MY month of personal training sessions has come to an end. A few days later, I received a gift of some sports balm through the post in order to ease my aching muscles. Does Sara Perry feel guilty about what she’s put me through?
Every time I turned up for my session in the park, there were a group of kids who evidently thought I was playing Superheroes. They joined in with all the exercises, shouting encouragement like “Pow!” and “Go Superman!”
I doubt it.
I suspect I got off pretty lightly. I think we both knew my limits. Having said that, I did get on to some pretty gruelling routines. At least I found them gruelling.
From a few measly squats in the sunshine, by week four I was up to the ‘Power Pyramid’ and that wasn’t even the half of it.
The ‘Pyramid of Pain’, as I might rename it, involves starting off with one exercise for 30 seconds, then repeating the same exercise and adding 30 seconds of another exercise as well.
This continues until you reach the top of the so-called pyramid with six different exercises. Psychologically at least, this is quite a kind exercise. Once you do actually reach the top of the pyramid, at least it’s all downhill. From six exercises, you knock one off each time until you reach zero and lie face down in the grass.
To say the sessions were enjoyable would be pushing it, but as my body got used to this strange thing called exercise, the sessions started to fly by. It certainly looked like a lot of fun, even if it wasn’t.
Every time I turned up for my session in the park, there were a group of kids who evidently thought I was playing 'Superheroes'. They joined in with all the exercises, shouting encouragement like “Pow!” and “Go Superman!”

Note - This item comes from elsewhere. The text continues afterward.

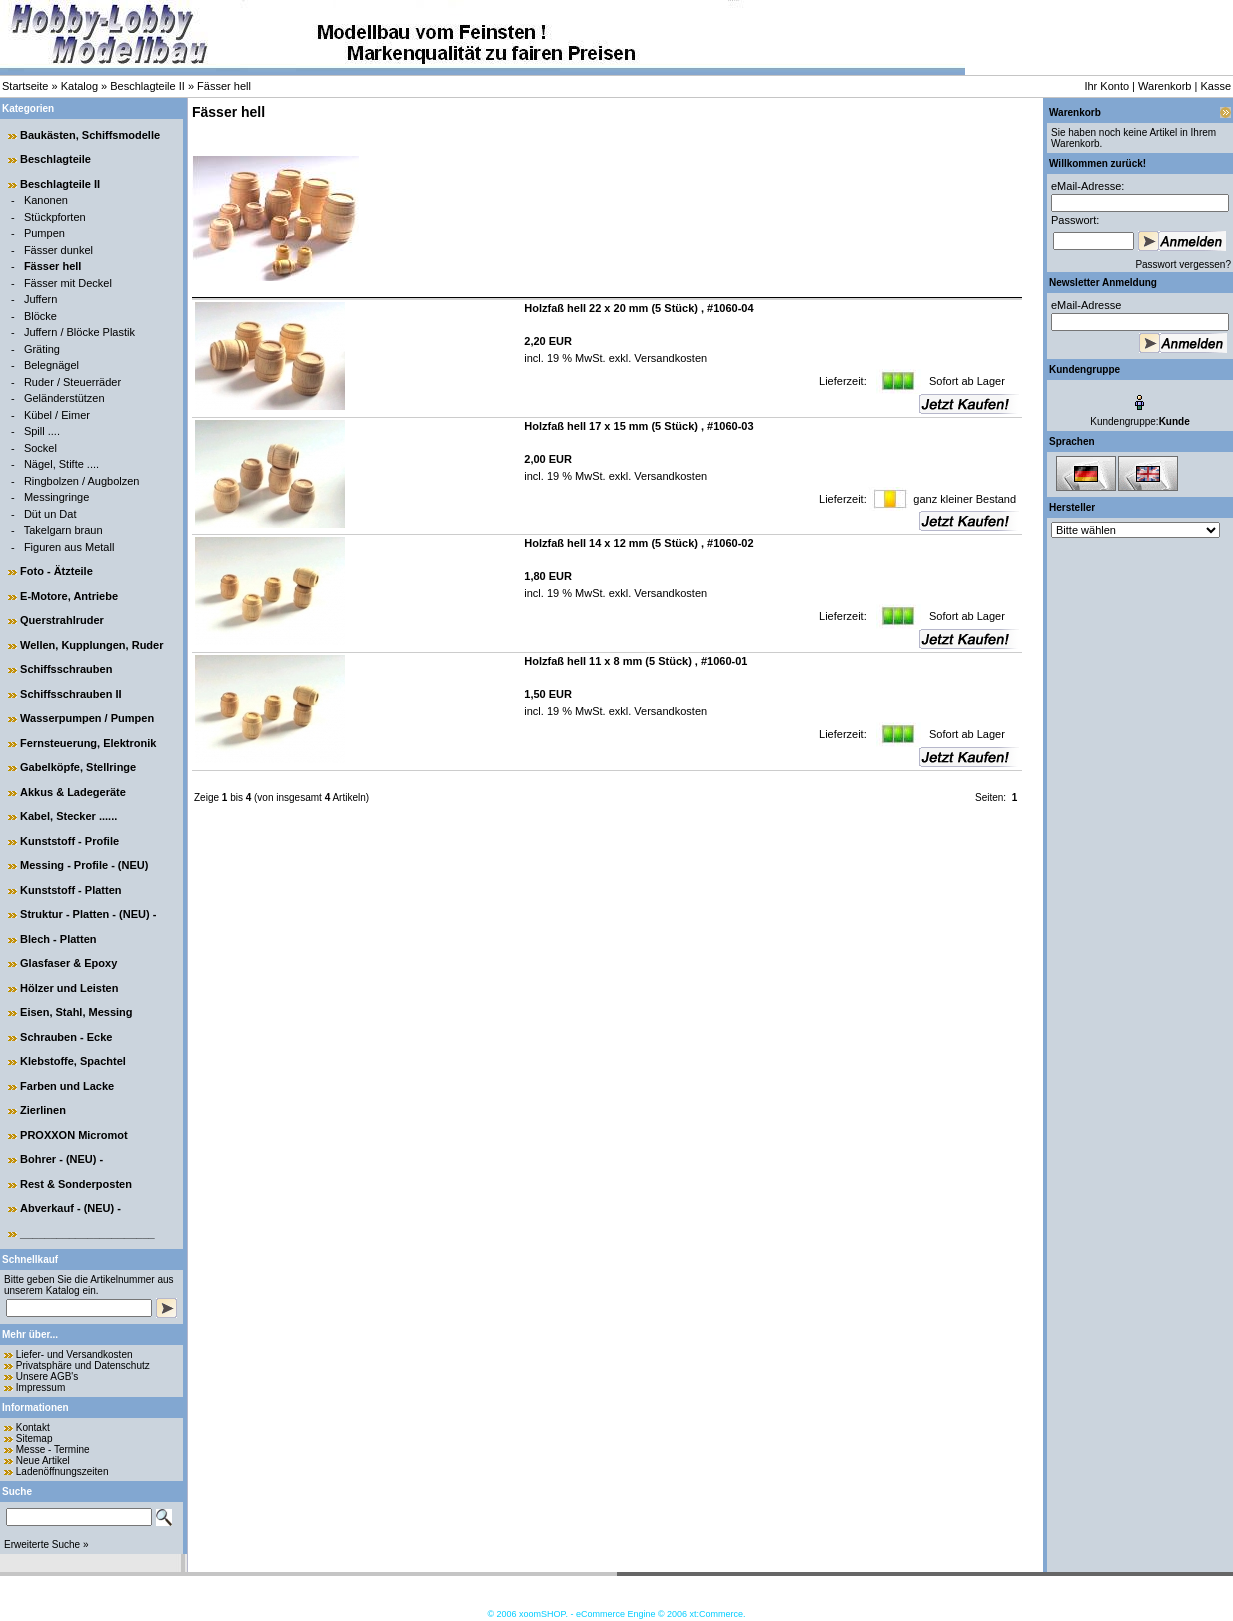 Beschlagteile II (147, 86)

In all honesty, I could have probably done with at least another month of personal training as I’m obviously still carrying pounds a-plenty. This isn’t me being self-deprecating, this is the worms talking.
After running on the spot and causing what must have felt like an earthquake for my pink wriggly friends, they bided their time and waited until I was in the middle of a set of push ups until they all decided to pop up under my chin to complain about the racket I was making. I was surrounded; it was like trying to exercise in a bath of vermicelli. I feigned panic in order to get five minutes rest.
I‘ve looked at the before and after pictures and I can’t see that much difference although my stomach has definitely reduced in size. A month probably isn’t long enough to resculpt your entire body.
I did all the exercises and, like a good little girl, I did all of my workout homework too. The hoped for totally new body hasn’t arrived though.
Despite that, you can’t argue with the figures. My jiggly bits (i.e. everywhere) were measured before and after and I have lost six inches.
If this sounds like a transformation, bear in mind that this is mainly just half an inch here and half an inch there. Although I did lose two inches off my hips which I’m pretty pleased about. I only lost two kilograms over the month and as I was doing the personal training in conjunction with the 2:5 fasting diet, this was disappointing. Muscle does weigh more than fat so it’s probably a good thing but it doesn’t make getting on the scales any easier.
I can’t quite believe it, but since my personal training sessions with Sara Perry have come to an end, I’ve been throwing myself into it more than ever before. I’ve been personally training myself.
At first, I would do the 30 second bursts of exercise taught to me by Sara while counting to 30 very quickly. The speed of my counting was directly proportional to how tired I was and how difficult the exercise was. You might think this is cheating, but the fact that I was even bothering gave me a self-righteous glow of satisfaction. You can imagine how smug, self-satisfied and, ultimately, sweaty, I look now that I have started using a Gymboss app and doing it all properly.
For me, it is easier to fit in mini versions of Sara’s sessions when I feel like it. I also prefer to be able to do some rather lame lunges rather than having someone tell me to get down further or bend my leg more. Without a personal trainer, it is easier to settle for mediocrity rather than chase the elusive perfect push-up. Which is fine by me.
Without Sara Perry’s sessions I wouldn’t have known where to start. But now I know lots of different workouts, I am, quite literally, up and running.
As I go running anyway, I particularly like her recommendation of spending the last ten minutes of a run alternately sprinting and walking between lampposts. Because I am so hard-core, I incorporate this metabolism booster into my entire run. The fact that all my runs are only ten-minutes long in the first place is pure coincidence.
Being a bit lazy, personal training isn’t really for me as a long term fitness solution but it was invaluable for getting me started. For somebody with more impetus and determination to tone up and less of a tendency to look for short-cuts, I imagine personal training works really well at forcing you to up your game. I also think that if you are even more devoid of willpower than I am, independent exercise is probably not for you as you just won’t do any. Paying for a personal trainer makes you work out but unlike the gym, you can’t decide not to go and just stick a DVD on instead.